AOL will pull the plug on Netscape’s tech support
NEW YORK — Netscape Navigator, the world’s first commercial Web browser and the launchpad of the Internet boom, will be pulled off life support Feb. 1 after a 13-year run.
Its current caretakers, Time Warner Inc.’s AOL, decided to kill further development and technical support to focus on growing the company as an advertising business.
Netscape’s usage dwindled with Microsoft Corp.’s entry into the browser business, and Netscape all but faded away after the birth of its open-source cousin, Firefox.
“While internal groups within AOL have invested a great deal of time and energy in attempting to revive Netscape Navigator, these efforts have not been successful in gaining market share from Microsoft’s Internet Explorer,” Netscape Director Tom Drapeau wrote Friday in a blog.
In recent years Netscape has been little more than a repackaged version of Firefox, which commands about 10% of the Web browser market, with most of the rest going to Internet Explorer.
People will be able to download and use the Netscape browser indefinitely, but AOL will stop releasing security and other updates Feb. 1. Drapeau suggested that Netscape users download Firefox instead.
A separate Netscape Web portal, which has had several incarnations in recent years, will continue to operate.
The World Wide Web was just a few years old when in April 1993 a team at the University of Illinois’ National Center for Supercomputing Applications released Mosaic, the first Web browser to integrate images and sound with words.
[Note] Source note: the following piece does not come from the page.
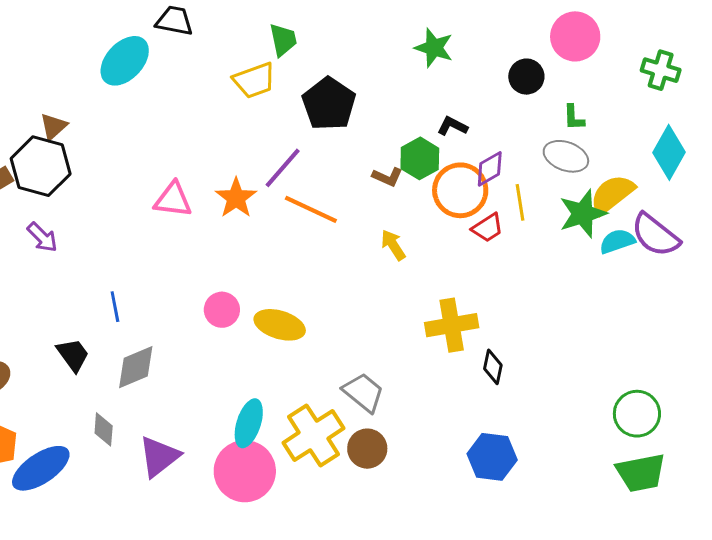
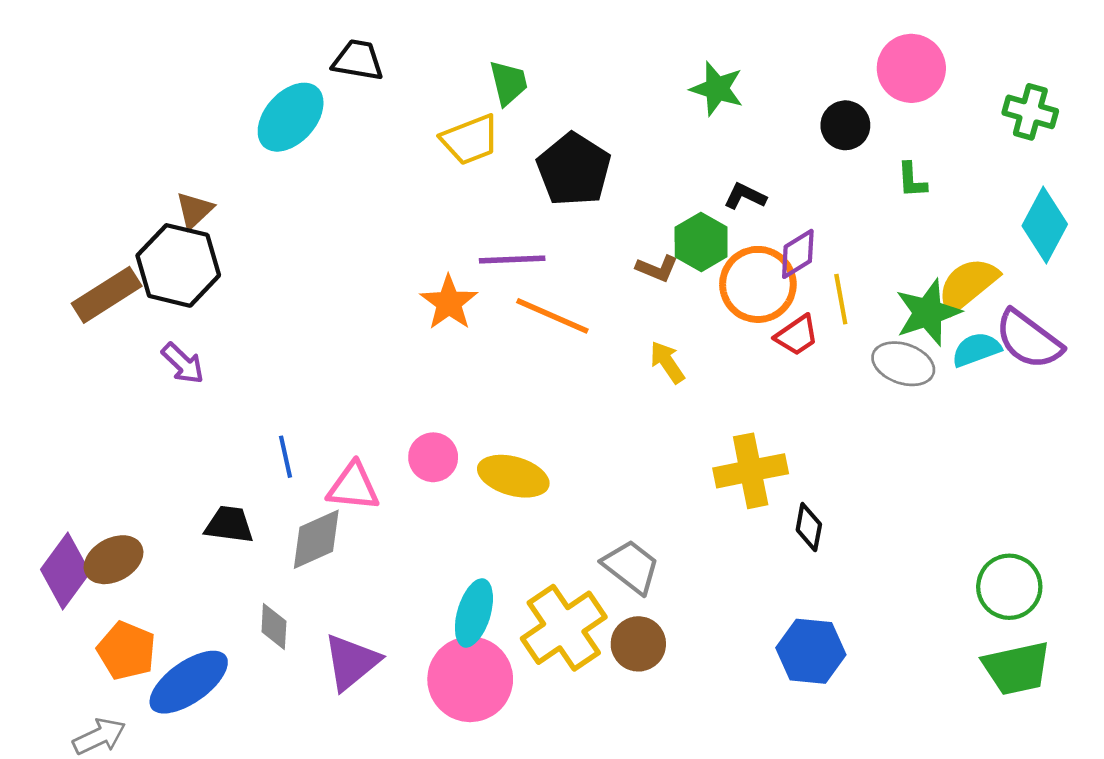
gray ellipse: (566, 156) -> (903, 364), moved
purple line: (283, 168) -> (512, 260), turned 48
pink triangle: (173, 200) -> (353, 487), moved
black trapezoid: (73, 355) -> (229, 525), turned -45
Soon Marc Andreessen and many of his university colleagues left to form a company to commercialize the browser. The first version of Netscape came out in late 1994.
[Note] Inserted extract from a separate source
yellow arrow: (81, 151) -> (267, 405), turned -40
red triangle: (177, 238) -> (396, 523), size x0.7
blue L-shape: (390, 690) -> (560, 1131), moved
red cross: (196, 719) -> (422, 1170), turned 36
Netscape fed a gold-rush atmosphere with a key initial public offering in August 1995. Netscape’s stock carried a then-steep IPO price of $28 a share -- a price that doubled on opening day to give the start-up a $2-billion market value even though it had only $20 million in sales.
But Netscape’s success drew the attention of Microsoft, which quickly won market share by giving away its Internet Explorer browser with its flagship Windows operating system.
Netscape eventually dropped fees for the software, but it was too late. Netscape sold itself to AOL in a $10-billion deal completed in early 1999.